Thanks to the apples of my eyes, the jewels of my heart: Ibu Meissha Ayu Ardini and Cantik Rinjani Faza Ayudya Yusran. I will work harder and smarter to give you love that both of you deserved. I love you both to the moon! Terima kasih udah nemenin ayah ya, Ibu. Tetep jadi wanita terbaik buat ayah dan Jani. Semoga ayah juga bisa nemenin kalian untuk raih cita-cita dan mimpi-mimpi kita ya! Jani jangan lupa sayangin ibu terus ya. Be kind and courageous, Jani! Semangat ya cantik!
And lastly: Allah SWT, Prophet Mohammad and his family and followers. Thank you for giving me such wonderful life with incredible people around me. Alhamdulillah.
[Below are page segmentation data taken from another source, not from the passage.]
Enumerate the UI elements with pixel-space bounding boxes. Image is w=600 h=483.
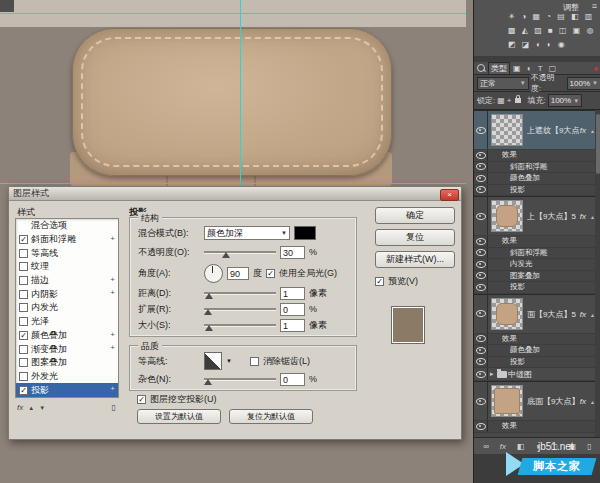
panel-menu-icon[interactable]: ≡ xyxy=(592,1,597,11)
layer-name[interactable]: 效果 xyxy=(502,150,517,160)
visibility-toggle[interactable] xyxy=(474,368,488,380)
layer-row[interactable]: 投影 xyxy=(474,282,595,294)
noise-input[interactable]: 0 xyxy=(280,373,305,386)
add-instance-icon[interactable]: + xyxy=(110,288,115,297)
style-checkbox[interactable] xyxy=(19,372,28,381)
style-checkbox[interactable] xyxy=(19,290,28,299)
layer-name[interactable]: 面【9大点】5 xyxy=(527,308,576,319)
style-list-item[interactable]: 纹理 xyxy=(16,260,118,274)
collapse-effects-icon[interactable]: ▴ xyxy=(591,213,594,220)
adjustment-icons-row[interactable]: ▩ ◭ ▨ ■ ◫ ▣ ◍ xyxy=(508,26,596,35)
reset-default-button[interactable]: 复位为默认值 xyxy=(229,409,313,424)
visibility-toggle[interactable] xyxy=(474,162,488,173)
style-list-item[interactable]: 渐变叠加 + xyxy=(16,342,118,356)
filter-type-dropdown[interactable]: 类型 xyxy=(488,62,510,75)
style-list-item[interactable]: 内发光 xyxy=(16,301,118,315)
add-instance-icon[interactable]: + xyxy=(110,275,115,284)
style-list-item[interactable]: 外发光 xyxy=(16,370,118,384)
lock-all-icon[interactable] xyxy=(515,98,521,103)
style-checkbox[interactable] xyxy=(19,276,28,285)
layer-name[interactable]: 效果 xyxy=(502,334,517,344)
style-list-item[interactable]: 内阴影 + xyxy=(16,287,118,301)
opacity-slider[interactable] xyxy=(204,246,276,258)
layer-thumbnail[interactable] xyxy=(491,200,523,232)
layer-row[interactable]: 斜面和浮雕 xyxy=(474,248,595,260)
layer-row[interactable]: 投影 xyxy=(474,357,595,369)
layers-scrollbar[interactable] xyxy=(595,110,600,437)
adjustment-icons-row[interactable]: ☀ ◑ ▦ ◔ ▤ ◧ ▥ xyxy=(508,12,594,21)
move-up-icon[interactable]: ▲ xyxy=(28,405,34,411)
angle-dial[interactable] xyxy=(204,264,223,283)
visibility-toggle[interactable] xyxy=(474,271,488,282)
visibility-toggle[interactable] xyxy=(474,382,488,420)
layer-row[interactable]: 效果 xyxy=(474,334,595,346)
spread-slider[interactable] xyxy=(204,303,276,315)
layer-row[interactable]: 面【9大点】5 fx ▴ xyxy=(474,294,595,334)
layer-name[interactable]: 斜面和浮雕 xyxy=(510,248,548,258)
layer-row[interactable]: 效果 xyxy=(474,236,595,248)
fill-dropdown[interactable]: 100% ▼ xyxy=(548,94,582,107)
layer-row[interactable]: 内发光 xyxy=(474,259,595,271)
layer-name[interactable]: 效果 xyxy=(502,236,517,246)
style-list-item[interactable]: ✓ 颜色叠加 + xyxy=(16,329,118,343)
fx-menu-icon[interactable]: fx xyxy=(17,403,23,412)
lock-transparency-icon[interactable]: ▦ xyxy=(497,96,505,105)
layer-row[interactable]: 效果 xyxy=(474,421,595,433)
fx-badge[interactable]: fx xyxy=(580,309,586,318)
visibility-toggle[interactable] xyxy=(474,295,488,333)
visibility-toggle[interactable] xyxy=(474,197,488,235)
visibility-toggle[interactable] xyxy=(474,248,488,259)
layer-thumbnail[interactable] xyxy=(491,114,523,146)
layer-name[interactable]: 上遮纹【9大点... xyxy=(527,125,579,136)
fx-badge[interactable]: fx xyxy=(580,126,586,135)
group-expand-icon[interactable]: ▸ xyxy=(490,370,494,378)
slider-handle[interactable] xyxy=(204,309,212,315)
layer-name[interactable]: 颜色叠加 xyxy=(510,173,540,183)
style-list-item[interactable]: 混合选项 xyxy=(16,219,118,233)
style-list-item[interactable]: ✓ 投影 + xyxy=(16,383,118,397)
style-list-item[interactable]: 光泽 xyxy=(16,315,118,329)
add-instance-icon[interactable]: + xyxy=(110,234,115,243)
layer-thumbnail[interactable] xyxy=(491,385,523,417)
layer-name[interactable]: 投影 xyxy=(510,282,525,292)
layer-name[interactable]: 中缝图 xyxy=(508,369,532,380)
size-input[interactable]: 1 xyxy=(280,319,305,332)
style-list-item[interactable]: ✓ 斜面和浮雕 + xyxy=(16,233,118,247)
collapse-effects-icon[interactable]: ▴ xyxy=(591,310,594,317)
layer-name[interactable]: 内发光 xyxy=(510,259,533,269)
fx-badge[interactable]: fx xyxy=(580,397,586,406)
visibility-toggle[interactable] xyxy=(474,173,488,184)
size-slider[interactable] xyxy=(204,319,276,331)
opacity-input[interactable]: 30 xyxy=(280,246,305,259)
layer-row[interactable]: 上【9大点】5 fx ▴ xyxy=(474,196,595,236)
layer-row[interactable]: 斜面和浮雕 xyxy=(474,162,595,174)
filter-toggle-icon[interactable]: ● xyxy=(593,64,598,73)
layer-row[interactable]: 颜色叠加 xyxy=(474,173,595,185)
style-checkbox[interactable] xyxy=(19,345,28,354)
style-checkbox[interactable] xyxy=(19,358,28,367)
layer-name[interactable]: 投影 xyxy=(510,185,525,195)
style-list-item[interactable]: 描边 + xyxy=(16,274,118,288)
visibility-toggle[interactable] xyxy=(474,282,488,293)
contour-thumbnail[interactable] xyxy=(204,352,222,370)
reset-button[interactable]: 复位 xyxy=(375,229,455,246)
opacity-dropdown[interactable]: 100% ▼ xyxy=(567,77,600,90)
noise-slider[interactable] xyxy=(204,373,276,385)
style-list-item[interactable]: 图案叠加 xyxy=(16,356,118,370)
blend-mode-dropdown[interactable]: 正常 ▼ xyxy=(477,77,529,90)
layer-row[interactable]: 投影 xyxy=(474,185,595,197)
set-default-button[interactable]: 设置为默认值 xyxy=(137,409,221,424)
dialog-titlebar[interactable]: 图层样式 × xyxy=(9,187,461,201)
delete-style-icon[interactable]: ▯ xyxy=(112,403,116,412)
lock-position-icon[interactable]: + xyxy=(507,96,512,105)
fx-badge[interactable]: fx xyxy=(580,212,586,221)
layer-name[interactable]: 底面【9大点】5 xyxy=(527,396,579,407)
new-style-button[interactable]: 新建样式(W)... xyxy=(375,251,455,268)
layer-name[interactable]: 图案叠加 xyxy=(510,271,540,281)
visibility-toggle[interactable] xyxy=(474,357,488,368)
layer-row[interactable]: 颜色叠加 xyxy=(474,345,595,357)
style-list-item[interactable]: 等高线 xyxy=(16,246,118,260)
add-instance-icon[interactable]: + xyxy=(110,384,115,393)
layer-name[interactable]: 效果 xyxy=(502,421,517,431)
visibility-toggle[interactable] xyxy=(474,421,488,432)
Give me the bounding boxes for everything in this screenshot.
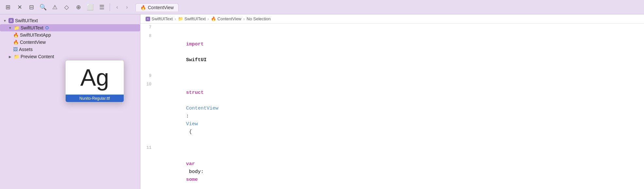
line-content-8: import SwiftUI <box>157 32 644 72</box>
code-indent <box>186 153 198 159</box>
diamond-icon[interactable]: ◇ <box>61 2 72 12</box>
breadcrumb-app-icon: A <box>146 17 150 21</box>
divider <box>110 3 110 11</box>
code-editor[interactable]: 7 8 import SwiftUI 9 10 <box>140 24 644 189</box>
chevron-icon <box>8 26 12 30</box>
breadcrumb-label-contentview: ContentView <box>217 16 241 21</box>
line-number-11: 11 <box>140 144 157 151</box>
code-space <box>186 185 189 189</box>
swift-tab-icon: 🔥 <box>140 5 146 10</box>
line-number-8: 8 <box>140 32 157 40</box>
code-colon: : <box>186 113 192 119</box>
breadcrumb-item-swiftuitext-app[interactable]: A SwiftUIText <box>146 16 173 21</box>
file-tree: A SwiftUIText 📁 SwiftUIText 🔥 SwiftUITex… <box>0 14 140 63</box>
tree-item-contentview[interactable]: 🔥 ContentView <box>0 39 140 46</box>
keyword-some: some <box>186 177 198 182</box>
breadcrumb-item-contentview[interactable]: 🔥 ContentView <box>211 16 241 21</box>
line-content-10: struct ContentView : View { <box>157 80 644 144</box>
tab-contentview[interactable]: 🔥 ContentView <box>135 3 179 11</box>
tree-label-assets: Assets <box>19 47 33 52</box>
breadcrumb-label-swiftuitext: SwiftUIText <box>151 16 173 21</box>
tab-label: ContentView <box>148 5 174 10</box>
line-content-9 <box>157 72 644 73</box>
badge-icon[interactable]: ⊕ <box>73 2 84 12</box>
tree-item-swiftuitextapp[interactable]: 🔥 SwiftUITextApp <box>0 31 140 39</box>
swift-icon: 🔥 <box>13 32 19 38</box>
line-content-11: var body: some View { <box>157 144 644 189</box>
breadcrumb: A SwiftUIText › 📁 SwiftUIText › 🔥 Conten… <box>140 14 644 24</box>
code-space <box>186 98 189 103</box>
breadcrumb-label-swiftuitext-folder: SwiftUIText <box>184 16 206 21</box>
toolbar: ⊞ ✕ ⊟ 🔍 ⚠ ◇ ⊕ ⬜ ☰ ‹ › 🔥 ContentView <box>0 0 644 14</box>
breadcrumb-swift-icon: 🔥 <box>211 16 216 21</box>
chevron-icon <box>3 18 7 23</box>
breadcrumb-folder-icon: 📁 <box>178 16 183 21</box>
chevron-icon <box>8 54 12 59</box>
type-view: View <box>186 121 198 127</box>
breadcrumb-label-no-selection: No Selection <box>247 16 271 21</box>
nav-back-button[interactable]: ‹ <box>113 3 122 12</box>
code-line-7: 7 <box>140 24 644 32</box>
folder-icon: 📁 <box>14 54 19 59</box>
font-preview-label: Nunito-Regular.ttf <box>66 95 124 102</box>
label-icon[interactable]: ⬜ <box>85 2 95 12</box>
tree-item-assets[interactable]: 🖼 Assets <box>0 46 140 53</box>
swift-icon: 🔥 <box>13 40 19 45</box>
code-line-11: 11 var body: some View { <box>140 144 644 189</box>
keyword-import: import <box>186 42 204 47</box>
code-line-9: 9 <box>140 72 644 80</box>
grid-icon[interactable]: ⊞ <box>3 2 13 12</box>
code-text: body: <box>186 169 207 175</box>
folder-icon: 📁 <box>14 25 19 30</box>
app-icon: A <box>8 18 14 23</box>
warning-icon[interactable]: ⚠ <box>50 2 60 12</box>
tree-item-preview-content[interactable]: 📁 Preview Content <box>0 53 140 60</box>
code-space <box>186 49 189 55</box>
edit-indicator <box>45 26 49 29</box>
main-content: A SwiftUIText 📁 SwiftUIText 🔥 SwiftUITex… <box>0 14 644 189</box>
tree-label-swiftuitext-root: SwiftUIText <box>15 18 38 23</box>
tree-label-preview-content: Preview Content <box>21 54 54 59</box>
assets-icon: 🖼 <box>13 47 18 52</box>
lines-icon[interactable]: ☰ <box>97 2 107 12</box>
search-icon[interactable]: 🔍 <box>38 2 48 12</box>
tree-label-swiftuitextapp: SwiftUITextApp <box>20 32 51 38</box>
line-number-10: 10 <box>140 80 157 88</box>
tree-label-swiftuitext-folder: SwiftUIText <box>21 25 43 30</box>
breadcrumb-sep-1: › <box>175 17 176 21</box>
code-line-10: 10 struct ContentView : View { <box>140 80 644 144</box>
line-content-7 <box>157 24 644 24</box>
brace-open: { <box>186 129 192 135</box>
type-contentview: ContentView <box>186 106 218 111</box>
line-number-7: 7 <box>140 24 157 31</box>
code-line-8: 8 import SwiftUI <box>140 32 644 72</box>
editor: A SwiftUIText › 📁 SwiftUIText › 🔥 Conten… <box>140 14 644 189</box>
tree-item-swiftuitext-root[interactable]: A SwiftUIText <box>0 17 140 24</box>
breadcrumb-sep-2: › <box>208 17 209 21</box>
identifier-swiftui: SwiftUI <box>186 57 207 63</box>
line-number-9: 9 <box>140 72 157 79</box>
keyword-struct: struct <box>186 90 204 95</box>
font-preview-sample: Ag <box>66 60 124 95</box>
tree-label-contentview: ContentView <box>20 40 46 45</box>
breadcrumb-item-no-selection: No Selection <box>247 16 271 21</box>
keyword-var: var <box>186 161 195 167</box>
inspector-icon[interactable]: ⊟ <box>26 2 37 12</box>
close-icon[interactable]: ✕ <box>14 2 25 12</box>
nav-forward-button[interactable]: › <box>122 3 132 12</box>
nav-buttons: ‹ › <box>113 3 132 12</box>
breadcrumb-item-swiftuitext-folder[interactable]: 📁 SwiftUIText <box>178 16 206 21</box>
sidebar: A SwiftUIText 📁 SwiftUIText 🔥 SwiftUITex… <box>0 14 140 189</box>
tree-item-swiftuitext-folder[interactable]: 📁 SwiftUIText <box>0 24 140 31</box>
tab-bar: 🔥 ContentView <box>133 3 641 11</box>
breadcrumb-sep-3: › <box>243 17 245 21</box>
font-preview-popup: Ag Nunito-Regular.ttf <box>65 60 124 102</box>
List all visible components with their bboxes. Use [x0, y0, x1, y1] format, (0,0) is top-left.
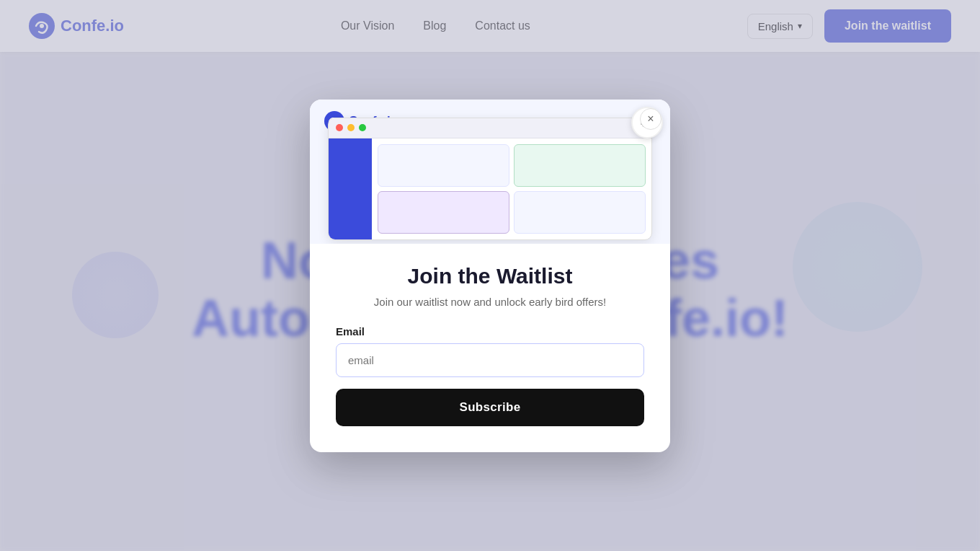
modal-subtitle: Join our waitlist now and unlock early b… — [336, 296, 644, 308]
waitlist-modal: × Confe.io — [310, 100, 670, 452]
modal-close-button[interactable]: × — [640, 108, 662, 130]
subscribe-button[interactable]: Subscribe — [336, 389, 644, 426]
email-label: Email — [336, 325, 644, 338]
modal-title: Join the Waitlist — [336, 264, 644, 288]
email-input[interactable] — [336, 343, 644, 377]
modal-screenshot — [328, 118, 652, 240]
modal-header: Confe.io — [310, 100, 670, 244]
modal-body: Join the Waitlist Join our waitlist now … — [310, 244, 670, 452]
modal-backdrop[interactable]: × Confe.io — [0, 0, 980, 551]
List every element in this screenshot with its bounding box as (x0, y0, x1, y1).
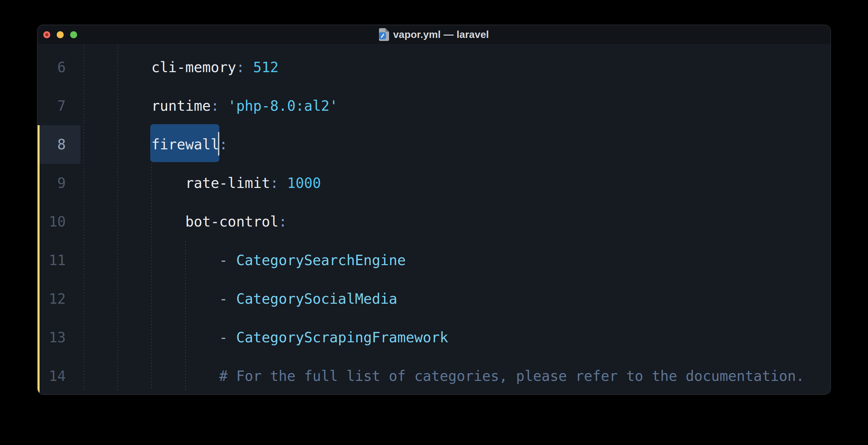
token-plain (279, 175, 287, 191)
window-title: vapor.yml — laravel (393, 29, 489, 40)
token-value: CategorySearchEngine (236, 252, 406, 268)
window-title-group: vapor.yml — laravel (379, 28, 489, 41)
text-caret (218, 132, 219, 156)
token-comment: # For the full list of categories, pleas… (219, 368, 805, 384)
code-text[interactable]: - CategorySocialMedia (84, 279, 398, 318)
code-text[interactable]: firewall: (84, 125, 228, 164)
token-plain (84, 252, 219, 268)
token-plain (219, 98, 228, 114)
code-line: 9 rate-limit: 1000 (37, 164, 831, 202)
token-value: CategoryScrapingFramework (236, 329, 448, 346)
line-number[interactable]: 13 (37, 318, 66, 357)
token-value: CategorySocialMedia (236, 291, 397, 307)
token-plain (84, 291, 219, 307)
token-punct: : (236, 59, 245, 76)
token-dash: - (219, 291, 228, 307)
line-number[interactable]: 11 (37, 241, 66, 279)
token-number: 1000 (287, 175, 321, 191)
line-number[interactable]: 8 (37, 125, 66, 164)
line-number[interactable]: 10 (37, 202, 66, 241)
token-dash: - (219, 252, 228, 268)
token-string: 'php-8.0:al2' (228, 98, 338, 114)
code-text[interactable]: # For the full list of categories, pleas… (84, 357, 804, 394)
code-line: 6 cli-memory: 512 (37, 48, 831, 87)
line-number[interactable]: 9 (37, 164, 66, 202)
code-line: 13 - CategoryScrapingFramework (37, 318, 831, 357)
minimize-button[interactable] (57, 31, 64, 38)
editor-window: vapor.yml — laravel 6 cli-memory: 5127 r… (37, 25, 831, 394)
line-number[interactable]: 12 (37, 279, 66, 318)
code-line: 7 runtime: 'php-8.0:al2' (37, 87, 831, 125)
yaml-file-icon (379, 28, 389, 41)
code-text[interactable]: - CategorySearchEngine (84, 241, 406, 279)
unsaved-changes-dot (45, 33, 48, 36)
code-text[interactable]: runtime: 'php-8.0:al2' (84, 87, 338, 125)
token-plain (84, 59, 151, 76)
editor[interactable]: 6 cli-memory: 5127 runtime: 'php-8.0:al2… (37, 44, 831, 394)
token-plain (84, 175, 185, 191)
window-titlebar[interactable]: vapor.yml — laravel (37, 25, 831, 44)
token-plain (245, 59, 253, 76)
token-plain (228, 329, 236, 346)
token-key: cli-memory (151, 59, 236, 76)
token-key: runtime (151, 98, 211, 114)
code-line: 10 bot-control: (37, 202, 831, 241)
token-plain (84, 368, 219, 384)
selected-token: firewall (151, 136, 219, 153)
code-line: 8 firewall: (37, 125, 831, 164)
token-number: 512 (253, 59, 279, 76)
line-number[interactable]: 7 (37, 87, 66, 125)
code-text[interactable]: rate-limit: 1000 (84, 164, 321, 202)
token-dash: - (219, 329, 228, 346)
token-punct: : (279, 213, 287, 230)
token-plain (84, 98, 151, 114)
git-modified-indicator (37, 125, 39, 394)
token-plain (84, 136, 151, 153)
token-plain (84, 329, 219, 346)
close-button[interactable] (43, 31, 50, 38)
token-punct: : (211, 98, 219, 114)
code-text[interactable]: cli-memory: 512 (84, 48, 279, 87)
zoom-button[interactable] (70, 31, 77, 38)
token-key: bot-control (185, 213, 278, 230)
token-plain (228, 252, 236, 268)
code-text[interactable]: - CategoryScrapingFramework (84, 318, 448, 357)
line-number[interactable]: 14 (37, 357, 66, 394)
token-plain (228, 291, 236, 307)
code-line: 14 # For the full list of categories, pl… (37, 357, 831, 394)
token-key: rate-limit (185, 175, 270, 191)
code-text[interactable]: bot-control: (84, 202, 287, 241)
code-line: 11 - CategorySearchEngine (37, 241, 831, 279)
line-number[interactable]: 6 (37, 48, 66, 87)
token-punct: : (219, 136, 228, 153)
code-line: 12 - CategorySocialMedia (37, 279, 831, 318)
token-punct: : (270, 175, 278, 191)
desktop: { "theme": { "page-bg": "#000000", "edit… (0, 0, 868, 445)
token-plain (84, 213, 185, 230)
traffic-lights (43, 25, 77, 44)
For the reader: I want to sincerely thank you for taking your time reading this thesis. Investing those amount of time to read my thesis is not trivial and is such an honor for me. I would be glad to hear any input, critic, comment, which will help us improve our study. Those contributions of yours will probably not be included in this printed version of thesis, but those will be carved in our minds and credited in our future work/manuscript. Please bear with us to expand this study even more.